The Minister of Finance and Public Function, Maria Jesus Montero, has predicted this Thursday that the General State Budgets (PGE) for 2023 will go ahead in the plenary session of Congress today with 188 favorable votes.
At the moment, the budget project has secured the 174 votes it needs to be approved by a simple majority thanks to the support of PSOE, Unidas Podemos, PNV, EH Bildu, PDeCAT, Coalicion Canaria, Mas Pais, Compromis and PRC.
To add the 188 supports of which Montero speaks, it is necessary that ERC, which has 13 votes, supports the public accounts, which would raise the supports to 187. The minister thus assumes that ERC will say yes to the Budgets.
The other vote that Montero has to reach 188 supports could be that of Teruel Existe, although this formation already denied its support for the accounts yesterday after not accepting its proposal to raise the bonuses in social contributions in unpopulated areas.
“If all goes well, today we are going to get 188 supports for this Budget project. This means that there are more than ten political forces that are going to support the project, which values the ability to listen, to dialogue and understanding that the Government of Spain has”, Montero highlighted in statements to Telecinco collected by Europa Press.
Regardless of whether ERC or Teruel Exists, what is clear is that the 2023 Budgets will go ahead in plenary session of Congress this Thursday, something that Montero has considered “the news of the day” for being “positive for the country”. “We are going to have the third consecutive budget and it has been more than ten years since we achieved this stability”, stressed the minister.
Montero has also highlighted the endorsement that the European Commission has given to Spain’s Budgets for 2023, news that he has described as “extraordinarily positive” taking into account, he has said, that the Executive’s forecasts are always questioned.
Asked about the IMF’s warnings about the increase in Spanish public debt, the minister assured that what this body and the European Commission itself have conveyed is that, when implementing anti-crisis measures, one must be “very exquisite ” and focus them on vulnerable groups, thus moving away from measures of a general nature, as is the case, for example, of the VAT reduction on electricity and gas or the fuel bonus.
“The European Commission, the IMF and the OECD say that we are complying with the debt and deficit targets. We are on the right track, but we cannot implement global measures, as some political formations are requesting, because that could jeopardize the degree of our country’s indebtedness”, Montero stressed.
Thus, in relation to whether the fuel aid will be extended with modifications so that it does not apply to the entire population, the minister explained that the Government is “hurrying up” to see what it does regarding the measures related to the wholesale gas market and of oil to “get it right” in the forecasts on how prices could evolve and thus make a decision.

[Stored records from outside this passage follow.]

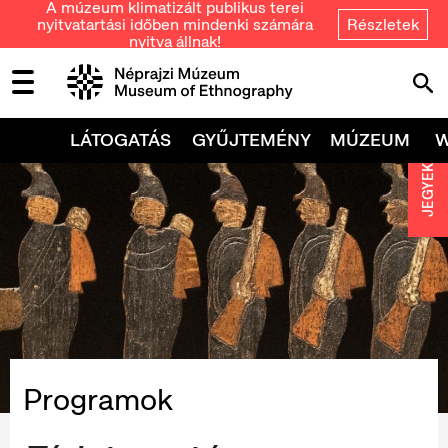
A múzeum klimatizált publikus terei
nyitvatartási időben mindenki számára
Részletek
nyitva állnak!
LÁTOGATÁS
GYŰJTEMÉNY
MÚZEUM
JEGYEK
Programok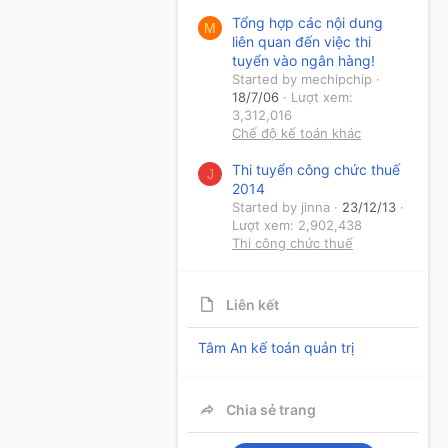
Tổng hợp các nội dung
M
liên quan đến việc thi
tuyển vào ngân hàng!
Started by mechipchip
18/7/06
Lượt xem:
3,312,016
Chế độ kế toán khác
Thi tuyển công chức thuế
J
2014
Started by jinna
23/12/13
Lượt xem: 2,902,438
Thi công chức thuế
Liên kết
Tâm An kế toán quản trị
Chia sẻ trang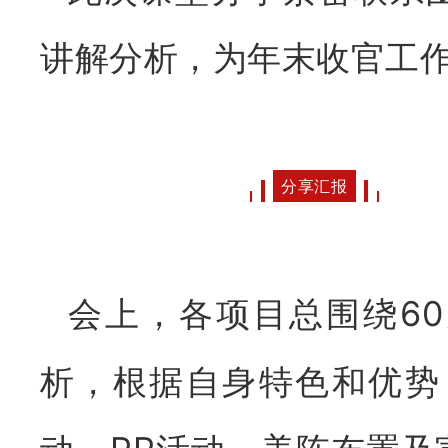
讲解分析，为年末收官工
分享汇报
会上，各项目总围绕6
析，根据自身特色和优势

In any case, it has indicated that it is not possible to apply aid to fuel based on the type of income, since that would force gas stations to be “tax inspectors”.
“It would be necessary to make another type of measure, if it is finally withdrawn, that has to do with the income compensation of this type of (vulnerable) groups. It is possible to apply it in professional sectors but not in relation to vulnerable people because It would also give rise to significant fraud, since the gas station cannot be checking data”, explained Montero, who pointed out that in “a few weeks” the Decree Law will be presented that will define what is done with the anti-crisis measures that end next December 31.